A Copa de 2022, no Catar, chamou a atenção pelos protestos contra qualquer tipo de discriminação e pela quantidade de zebras nos resultados. Ainda na fase de grupos, seleções favoritas, como a da Alemanha, sucumbiram diante de equipes sem tradição no futebol, como a do Japão. Marrocos foi a grande surpresa, reunindo técnica, talento, garra e emoção. Não é à toa que, ao lado de Croácia, Argentina e França, integra o quarteto finalista.
No embate entre as bicampeãs França e Argentina, o mundo se divide. No âmbito dos brasileiros, há quem não perdoe nossos vizinhos e eternos rivais de bola, por causa das zombarias e por não admitirem que Pelé foi melhor que Maradona. Outros não se esquecem de que a França foi quem mais eliminou nossa seleção em Copas do Mundo: em 1986, 1998 e 2006. De outro lado, há os que consideram Les Bleus a melhor equipe da atualidade, com destaque para a sintonia entre seus craques, além da potência, velocidade e altivez do jovem Kylian Mbappé, revelado no campeonato de 2018.
Sobre Los Hermanos, temos que admitir: eles são tão apaixonados, quanto nós, pelo esporte nascido em berço inglês. Devotam a seus ídolos uma fidelidade maior que a conjugal. Na vitória e na derrota. Para além da vida. São, por exemplo, convictos de que Deus se chama Maradona e valorizam aquele gol de mão, da Copa de 1986, que hoje o VAR anularia. Só não se convencem de que o Rei do Futebol é brasileiro.
Também não podemos negar que eles são como a fênix, têm a capacidade de renascer das cinzas. Principalmente, pelo entrosamento entre os jogadores, pela raça que demonstram em campo, pela aliança fervorosa com a barulhenta e cantante torcida e por contar com a genialidade de um dos maiores jogadores do mundo, Lionel Messi. É impressionante vê-lo jogar.
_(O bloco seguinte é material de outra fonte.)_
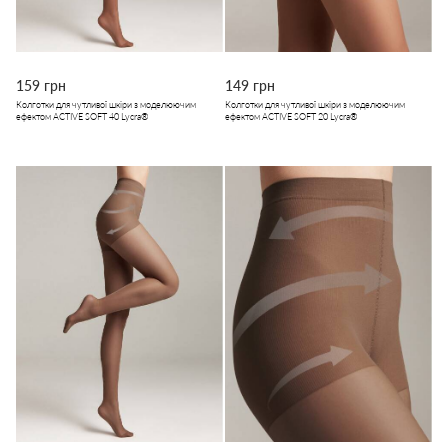
159 грн
149 грн
Колготки для чутливої шкіри з моделюючим
Колготки для чутливої шкіри з моделюючим
ефектом ACTIVE SOFT 40 Lycra®
ефектом ACTIVE SOFT 20 Lycra®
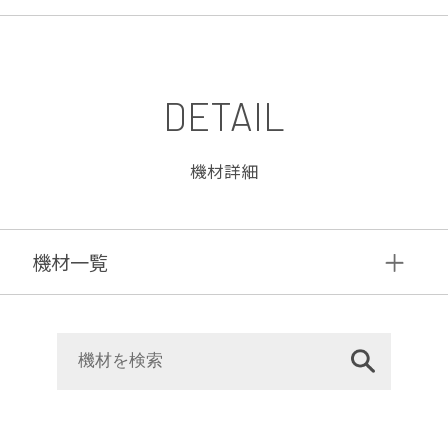
DETAIL
機材詳細
機材⼀覧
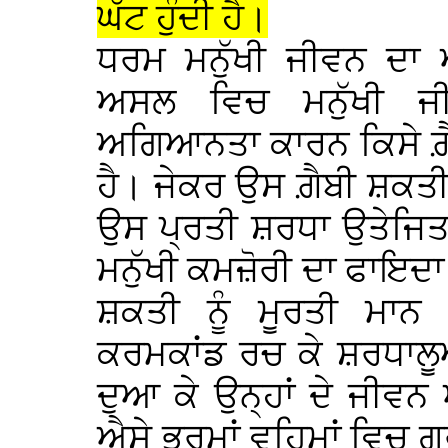
ਘੱਟ ਹੁੰਦੀ ਹੈ।
ਧਰਮ ਮਨੁੱਖੀ ਜੀਵਨ ਦਾ
ਅਸਲ ਵਿਚ ਮਨੁੱਖੀ ਜ
ਅਗਿਆਨਤਾ ਕਾਰਨ ਕਿਸੇ ਗ਼ੈਬ
ਹੈ। ਜੇਕਰ ਉਸ ਗ਼ੈਬੀ ਸ਼ਕਤੀ 
ਉਸ ਪ੍ਰਤੀ ਸ਼ਰਧਾ ਉਤੇਜਿਤ
ਮਨੁੱਖੀ ਕਮਜ਼ੋਰੀ ਦਾ ਫਾਇਦ
ਸ਼ਕਤੀ ਨੂੰ ਮੂਰਤੀ ਮਾਨ
ਕਰਮਕਾਂਡ ਰਚ ਕੇ ਸ਼ਰਧਾਲੂ
ਦੁਆ ਕੇ ਉਨ੍ਹਾਂ ਦੇ ਜੀਵਨ 
ਐਸੇ ਭਰਮਾਂ ਵਹਿਮਾਂ ਵਿਚ ਗ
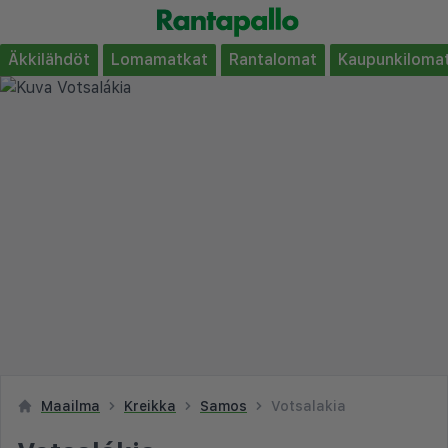
Äkkilähdöt
Lomamatkat
Rantalomat
Kaupunkiloma
Maailma
Kreikka
Samos
Votsalakia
A bola voltará a rolar pela Copa do Mundo daqui a quatro anos. O que nunca deve faltar são olhos abertos aos encantos de jogadas e dribles, que lembram um bailado, e ouvidos atentos aos sons das arquibancadas, que emanam uma espécie de oração e bênção. Quando esses elementos se fundem, se dá a magia. Os que correm de um lado a outro do gramado se iluminam e fazem explodir uma onda gigante de emoção, quando a bola estufa a rede por trás do goleiro e concretiza um lance denominado gol. Bendita seja a arte do futebol.